Im Übrigen war der Bescheid vom 20.06.2008 niemals bekannt gegeben worden und hatte daher seine (äußere) Wirksamkeit iSd § 39 Abs 1 SGB X nicht erlangt (vgl dazu Waschull in LPK-SGB X, 3. Auflage, § 39 Rdnr 9, 10). Denn konnte Z bei der Freigabe einen wirklichen Willen zum Erstellen und zur Bekanntgabe eines die Beklagte bindenden Bescheides über eine Sozialleistung - beides erfolgt nach der vom Mitarbeite der Beklagten erteilten Freigabe computertechnisch automatisiert - nicht haben (zur Zurechenbarkeit des Bekanntgabewillens eines Behördenmitarbeiters vgl BFH, 27.06.1986, VI R 23/83, BFHE 147, 205 = BStBl II 1986, 832 = juris), kann durch seine Handlung die Beklagte nicht rechtlich gebunden werden, sodass schon eine wirksame Bekanntgabe des Bescheids vom 20.06.2008 nicht gegeben ist. Handelt es sich somit um einen Nichtakt, der der Beklagten nicht zuzurechnen ist, dann kann dieser weder nach § 40 SGB X nichtig sein, noch konnte die Beklagte diesen Nichtakt nach § 45 SGB X zurücknehmen; es liegt schlichtweg keine nach den Regeln des SGB X fassbare Verwaltungsentscheidung vor.

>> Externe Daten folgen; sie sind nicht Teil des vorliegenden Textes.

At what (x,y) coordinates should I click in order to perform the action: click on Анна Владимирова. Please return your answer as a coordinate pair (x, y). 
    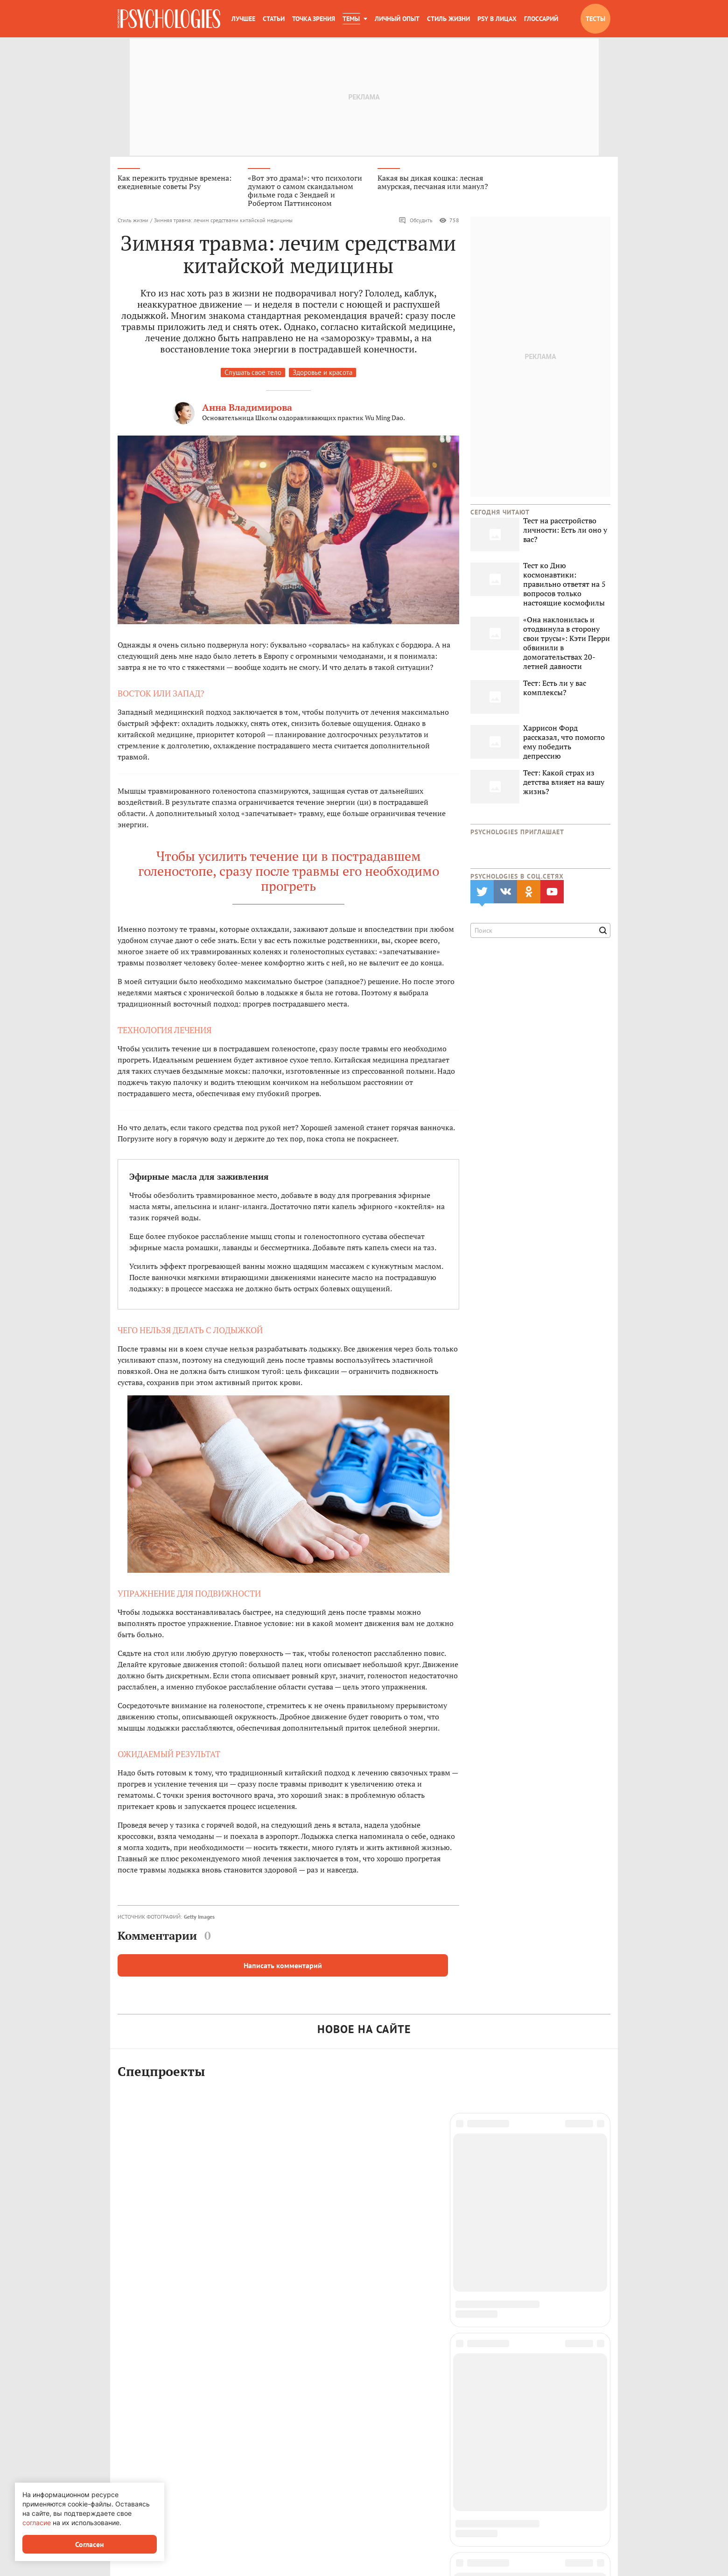
    Looking at the image, I should click on (247, 409).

Damit steht der Beklagten für die im Bescheid vom 02.07.2009 in der Gestalt des Widerspruchsbescheids vom 31.08.2009 getroffenen Regelungen (Aufhebung des Bescheids vom 20.06.2008 und Festsetzung der Erstattungspflicht des Klägers über 28.350,00 EUR) keine öffentlich-rechtliche Rechtsgrundlage zur Verfügung. Der angefochtene Bescheid in der Gestalt des Widerspruchsbescheids war aufzuheben.

Die Kostenentscheidung beruht auf § 193 SGG. Dabei hat der Senat im Rahmen seines Ermessens insbesondere berücksichtigt, dass der Kläger im Ergebnis vollen Erfolg hatte.

Die Revision wird wegen grundsätzlicher Bedeutung der streitigen Rechtsfragen zugelassen.